A Evie se le revolvió el estómago.
—Bueno, la Biblia no dice nada acerca del canibalismo sagrado.
—¿La transubstanciación? —dijo Jericho—. ¿Comed de mi cuerpo, bebed de mi sangre?
—Tienes razón —concedió Evie—. Está claro que no volveré a sentirme igual respecto a la comunión.
—Como ya he dicho antes… Estados Unidos es un país joven compuesto por todo tipo de pueblos. Las creencias convergen y se transforman en algo nuevo constantemente.
Will terminó su segundo cigarrillo y Evie se dio cuenta de que sus dedos se retorcían en busca de un tercero, impulso que, por suerte, su tío resistió. El ambiente ya estaba lo bastante cargado de humo sin necesidad de más pitillos.
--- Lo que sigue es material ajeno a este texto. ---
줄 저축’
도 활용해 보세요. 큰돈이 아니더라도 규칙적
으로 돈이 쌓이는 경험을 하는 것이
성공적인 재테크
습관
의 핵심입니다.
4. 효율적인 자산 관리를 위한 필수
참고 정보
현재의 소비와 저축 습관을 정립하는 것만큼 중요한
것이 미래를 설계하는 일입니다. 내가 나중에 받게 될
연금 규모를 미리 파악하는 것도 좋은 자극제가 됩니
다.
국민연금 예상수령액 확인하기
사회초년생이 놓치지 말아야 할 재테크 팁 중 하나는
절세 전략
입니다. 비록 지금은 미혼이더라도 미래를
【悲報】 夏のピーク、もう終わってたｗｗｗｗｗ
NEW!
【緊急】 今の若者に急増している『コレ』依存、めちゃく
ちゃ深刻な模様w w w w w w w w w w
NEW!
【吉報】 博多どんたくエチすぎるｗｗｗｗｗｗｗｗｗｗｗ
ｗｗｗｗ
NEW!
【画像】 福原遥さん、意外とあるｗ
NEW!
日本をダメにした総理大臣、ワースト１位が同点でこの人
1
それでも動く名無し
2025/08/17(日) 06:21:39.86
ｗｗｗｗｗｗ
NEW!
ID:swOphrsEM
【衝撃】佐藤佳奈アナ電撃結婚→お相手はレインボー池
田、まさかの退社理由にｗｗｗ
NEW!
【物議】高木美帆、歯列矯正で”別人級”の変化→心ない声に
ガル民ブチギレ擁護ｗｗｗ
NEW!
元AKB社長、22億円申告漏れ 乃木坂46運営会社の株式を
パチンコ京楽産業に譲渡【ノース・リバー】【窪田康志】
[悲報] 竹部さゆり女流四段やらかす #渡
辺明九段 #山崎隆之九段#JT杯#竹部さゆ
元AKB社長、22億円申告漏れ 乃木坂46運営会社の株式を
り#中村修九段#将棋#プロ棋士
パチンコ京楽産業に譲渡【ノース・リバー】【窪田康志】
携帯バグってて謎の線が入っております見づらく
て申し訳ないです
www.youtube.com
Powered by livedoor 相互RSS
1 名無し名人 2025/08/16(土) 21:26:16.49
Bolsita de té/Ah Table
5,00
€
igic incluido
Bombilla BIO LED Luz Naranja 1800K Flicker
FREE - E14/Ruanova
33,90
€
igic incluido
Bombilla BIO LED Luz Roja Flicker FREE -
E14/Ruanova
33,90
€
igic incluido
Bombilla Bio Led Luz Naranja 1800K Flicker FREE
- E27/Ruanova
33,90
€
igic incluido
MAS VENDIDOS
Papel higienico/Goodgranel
—Hay algo que no entiendo. La nota… —Evie rebuscó entre el caos de papeles de la mesa y cogió la fotografía de la nota que habían dejado junto al cadáver de Ruta—. La nota dice: «Esa fue la quinta ofrenda». ¿Por qué la quinta? ¿Por qué no la primera?
—Sí. Inquietante. —Will rodeó la mesa con la pitillera aún aferrada entre los dedos—. Jericho, ¿podrías telefonear al detective Malloy y preguntarle si hay algún homicidio sin resolver que pudiera tener una naturaleza similar?
—¿No crees que te lo habría comentado? —preguntó Evie.
—Nunca supongas nada —contestó el tío Will, y quedó claro que aquella era su última palabra sobre el asunto.
—Es casi la hora de tu clase en la Asociación de Mujeres del club de la Antigua Orden del Fénix —le recordó Jericho.
Will entornó los ojos y miró el reloj que había sobre la repisa de la chimenea como si pretendiera reprenderlo por marcar la hora equivocada; a continuación, hizo dos escuetos gestos de asentimiento con la cabeza, como si fuera un director que por fin acepta el argumento erudito de un alumno en clase.
—En efecto. Será mejor que vaya a por mis notas.
—Las has dejado arriba —apuntó Jericho.
—Ah. Bien. Bien. —Will permaneció inmóvil unos instantes más, escudriñando la habitación con la mirada—. No puedo evitar sentir que se nos escapa algo. Algo importante.
El fuego proyectaba sombras sobre el rostro de Will. El profesor sacudió la cabeza para librarse de sus recelos y se marchó.
Llamaron a la puerta. ¡Por fin, un cliente! Jericho se puso en pie primero. Por el modo en que reaccionó, Evie supo que no era la única a quien le preocupaba el museo. Oyó voces, y un momento después Jericho regresó con nada más y nada menos que Sam Lloyd tras él.
Evie entrecerró los ojos.
—Bueno, bueno, bueno. Supongo que vienes a traerme mis veinte dólares.
Jericho no paraba de mirar alternativamente a Evie y a Sam.
—¿Es que os conocéis?
—En realidad, he venido a ver al señor William Fitzgerald. ¿Está aquí?
Sam estiró el cuello.
—Es «doctor» Fitzgerald. ¿Y qué tienes tú que ver con mi tío?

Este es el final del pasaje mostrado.